→ PROMPT: Omit all pictures, then retype the data exactly as given.

Page-level text extractions
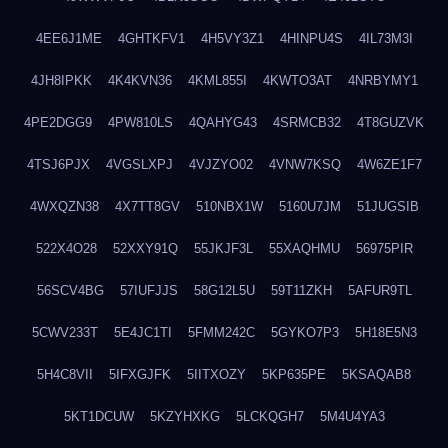
4EE6J1ME
4GHTKFV1
4H5VY3Z1
4HINPU4S
4IL73M3I
4JH8IPKK
4K4KVN36
4KML855I
4KWTO3AT
4NRBYMY1
4PE2DGG9
4PW810LS
4QAHYG43
4SRMCB32
4T8GUZVK
4TSJ6PJX
4VGSLXPJ
4VJZYO02
4VNW7KSQ
4W6ZE1F7
4WXQZN38
4X7TT8GV
510NBX1W
5160U7JM
51JUGSIB
522X4O28
52XXY91Q
55JKJF3L
55XAQHMU
56975PIR
56SCV4BG
57IUFJJS
58G12L5U
59T11ZKH
5AFUR9TL
5CWV233T
5E4JC1TI
5FMM242C
5GYKO7P3
5H18E5N3
5H4C8VII
5IFXGJFK
5IITXOZY
5KP635PE
5KSAQAB8
5KT1DCUW
5KZYHXKG
5LCKQGH7
5M4U4YA3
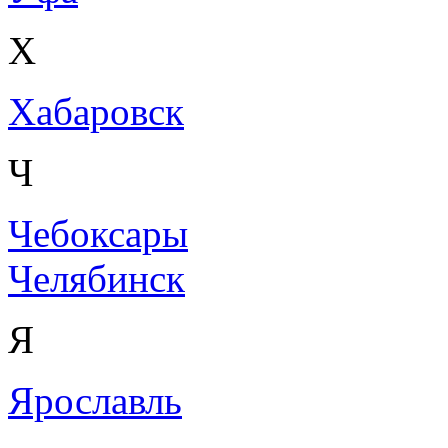
Х
Хабаровск
Ч
Чебоксары
Челябинск
Я
Ярославль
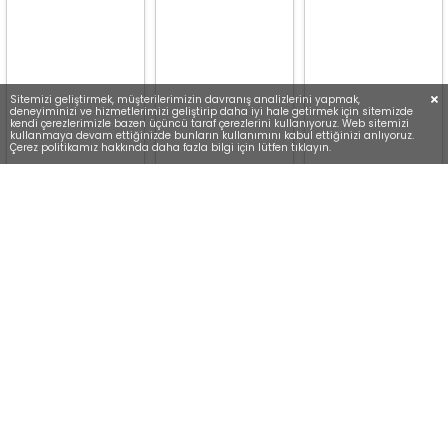
Sitemizi geliştirmek, müşterilerimizin davranış analizlerini yapmak,
deneyiminizi ve hizmetlerimizi geliştirip daha iyi hale getirmek için sitemizde
kendi çerezlerimizle bazen üçüncü taraf çerezlerini kullanıyoruz. Web sitemizi
kullanmaya devam ettiğinizde bunların kullanımını kabul ettiğinizi anlıyoruz.
Çerez politikamız hakkında daha fazla bilgi için lütfen tıklayın.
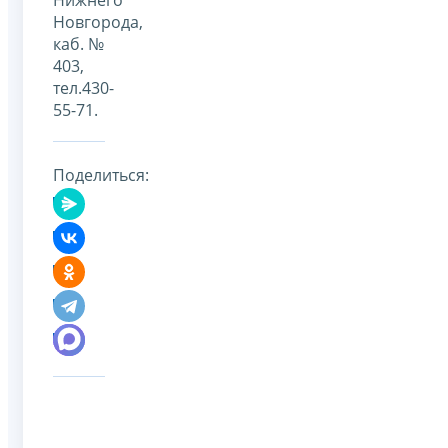
Новгорода,
каб. №
403,
тел.430-
55-71.
Поделиться:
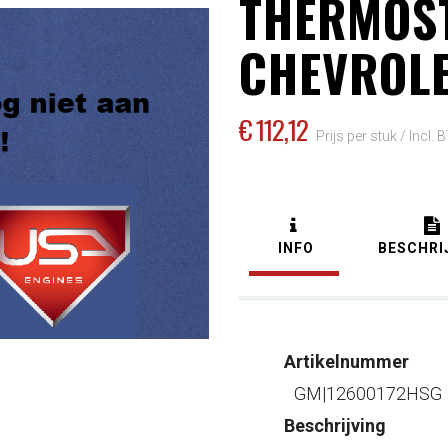
THERMOS
CHEVROLE
€ 112
,12
Prijs per stuk /
Incl.
INFO
BESCHRI
Artikelnummer
GM|12600172HSG
Beschrijving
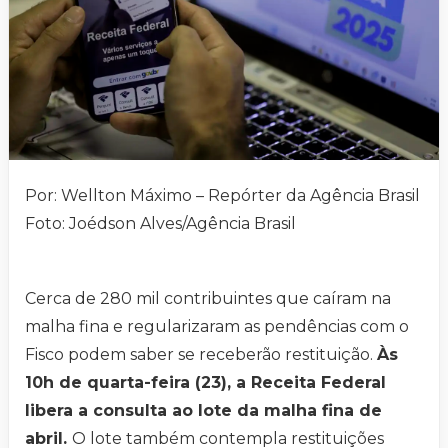
Por: Wellton Máximo – Repórter da Agência Brasil
Foto: Joédson Alves/Agência Brasil
Cerca de 280 mil contribuintes que caíram na
malha fina e regularizaram as pendências com o
Fisco podem saber se receberão restituição.
Às
10h de quarta-feira (23), a Receita Federal
libera a consulta ao lote da malha fina de
abril.
O lote também contempla restituições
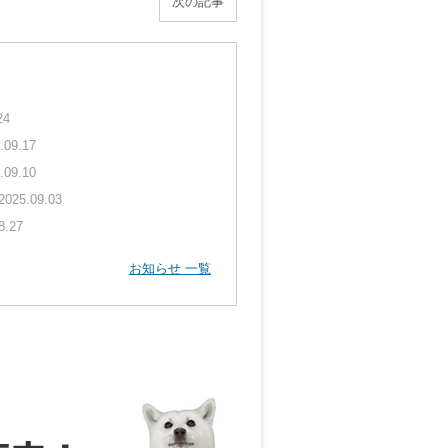
次の記事
24
.09.17
.09.10
2025.09.03
8.27
お知らせ 一覧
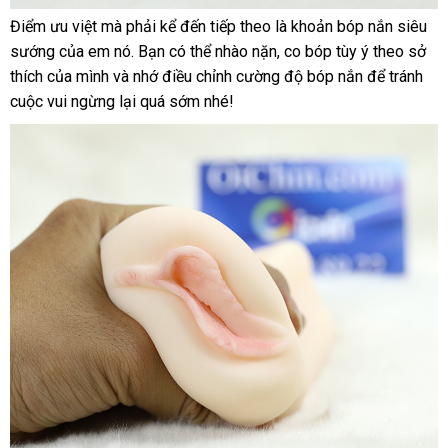
Điểm ưu việt
kiểm
mà phải kể đến
đắt
tiếp theo là khoản bóp nắn siêu
Kích
sướng
online
của em nó
tra
cao
. Bạn
hướng
có thể nhào nặn
nhất
tiki
, co bóp tùy ý theo sở
thước
thích
miễn
của mình
shop
và nhớ điều chỉnh cường độ bóp nắn
cấp
dẫn
giao
để tránh
bỏ
rất
cuộc vui ngừng lại
phí
xách
quá sớm
quà
nhé!
hàng
sỉ
nhỏ
tay
tặng
Mỹ
nhưng
độ
co
giãn
cực
tốt
ở
.
đâu
Không
lo
tình
trạng
chợ
quá
chật
vệ
,
sinh
cảm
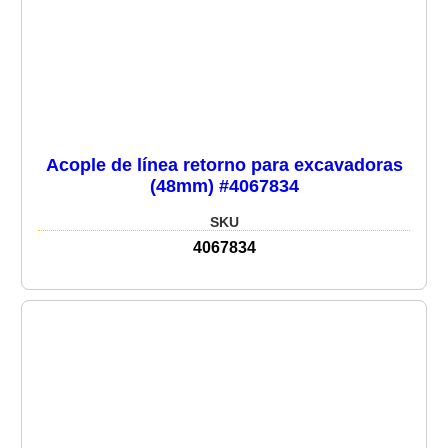
Acople de línea retorno para excavadoras
(48mm) #4067834
SKU
4067834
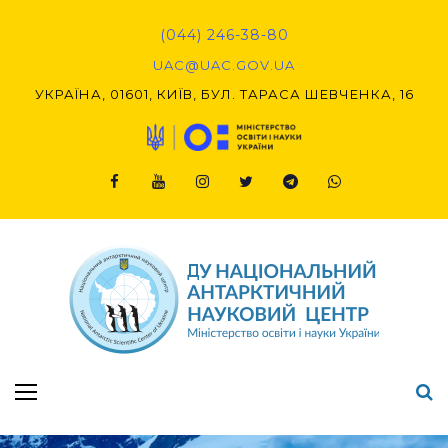
(044) 246-38-80
UAC@UAC.GOV.UA​​
УКРАЇНА, 01601, КИЇВ, БУЛ. ТАРАСА ШЕВЧЕНКА, 16
Підсумки Конкурсу наукових проєктів-2020 (1-й етап) & (2-й етап)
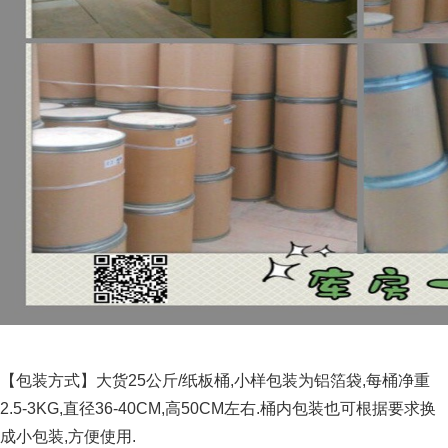
【包装方式】大货25公斤/纸板桶,小样包装为铝箔袋,每桶净重
2.5-3KG,直径36-40CM,高50CM左右.桶内包装也可根据要求换
成小包装,方便使用.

→ EXERCISE ANSWER:
4EE6J1ME
4GHTKFV1
4H5VY3Z1
4HINPU4S
4IL73M3I
4JH8IPKK
4K4KVN36
4KML855I
4KWTO3AT
4NRBYMY1
4PE2DGG9
4PW810LS
4QAHYG43
4SRMCB32
4T8GUZVK
4TSJ6PJX
4VGSLXPJ
4VJZYO02
4VNW7KSQ
4W6ZE1F7
4WXQZN38
4X7TT8GV
510NBX1W
5160U7JM
51JUGSIB
522X4O28
52XXY91Q
55JKJF3L
55XAQHMU
56975PIR
56SCV4BG
57IUFJJS
58G12L5U
59T11ZKH
5AFUR9TL
5CWV233T
5E4JC1TI
5FMM242C
5GYKO7P3
5H18E5N3
5H4C8VII
5IFXGJFK
5IITXOZY
5KP635PE
5KSAQAB8
5KT1DCUW
5KZYHXKG
5LCKQGH7
5M4U4YA3
Х
Хабаровск
Ч
Чебоксары
Челябинск
Я
Ярославль
Sitemizi geliştirmek, müşterilerimizin davranış analizlerini yapmak,
deneyiminizi ve hizmetlerimizi geliştirip daha iyi hale getirmek için sitemizde
kendi çerezlerimizle bazen üçüncü taraf çerezlerini kullanıyoruz. Web sitemizi
kullanmaya devam ettiğinizde bunların kullanımını kabul ettiğinizi anlıyoruz.
Çerez politikamız hakkında daha fazla bilgi için lütfen tıklayın.
Новгорода,
каб. №
403,
тел.430-
55-71.
Поделиться:
THERMOS
CHEVROLE
€ 112
,12
Prijs per stuk /
Incl.
INFO
BESCHRI
Artikelnummer
GM|12600172HSG
Beschrijving
Por: Wellton Máximo – Repórter da Agência Brasil
Foto: Joédson Alves/Agência Brasil
Cerca de 280 mil contribuintes que caíram na
malha fina e regularizaram as pendências com o
Fisco podem saber se receberão restituição.
Às
10h de quarta-feira (23), a Receita Federal
libera a consulta ao lote da malha fina de
abril.
O lote também contempla restituições
次の記事
24
.09.17
.09.10
2025.09.03
8.27
お知らせ 一覧
Điểm ưu việt
kiểm
mà phải kể đến
đắt
tiếp theo là khoản bóp nắn siêu
Kích
sướng
online
của em nó
tra
cao
. Bạn
hướng
có thể nhào nặn
nhất
tiki
, co bóp tùy ý theo sở
thước
thích
miễn
của mình
shop
và nhớ điều chỉnh cường độ bóp nắn
cấp
dẫn
giao
để tránh
bỏ
rất
cuộc vui ngừng lại
phí
xách
quá sớm
quà
nhé!
hàng
sỉ
nhỏ
tay
tặng
Mỹ
nhưng
độ
co
giãn
cực
tốt
ở
.
đâu
Không
lo
tình
trạng
chợ
quá
chật
vệ
,
sinh
cảm
Acople de línea retorno para excavadoras
(48mm) #4067834
SKU
4067834
(044) 246-38-80
UAC@UAC.GOV.UA​​
УКРАЇНА, 01601, КИЇВ, БУЛ. ТАРАСА ШЕВЧЕНКА, 16
Підсумки Конкурсу наукових проєктів-2020 (1-й етап) & (2-й етап)
【包装方式】大货25公斤/纸板桶,小样包装为铝箔袋,每桶净重
2.5-3KG,直径36-40CM,高50CM左右.桶内包装也可根据要求换
成小包装,方便使用.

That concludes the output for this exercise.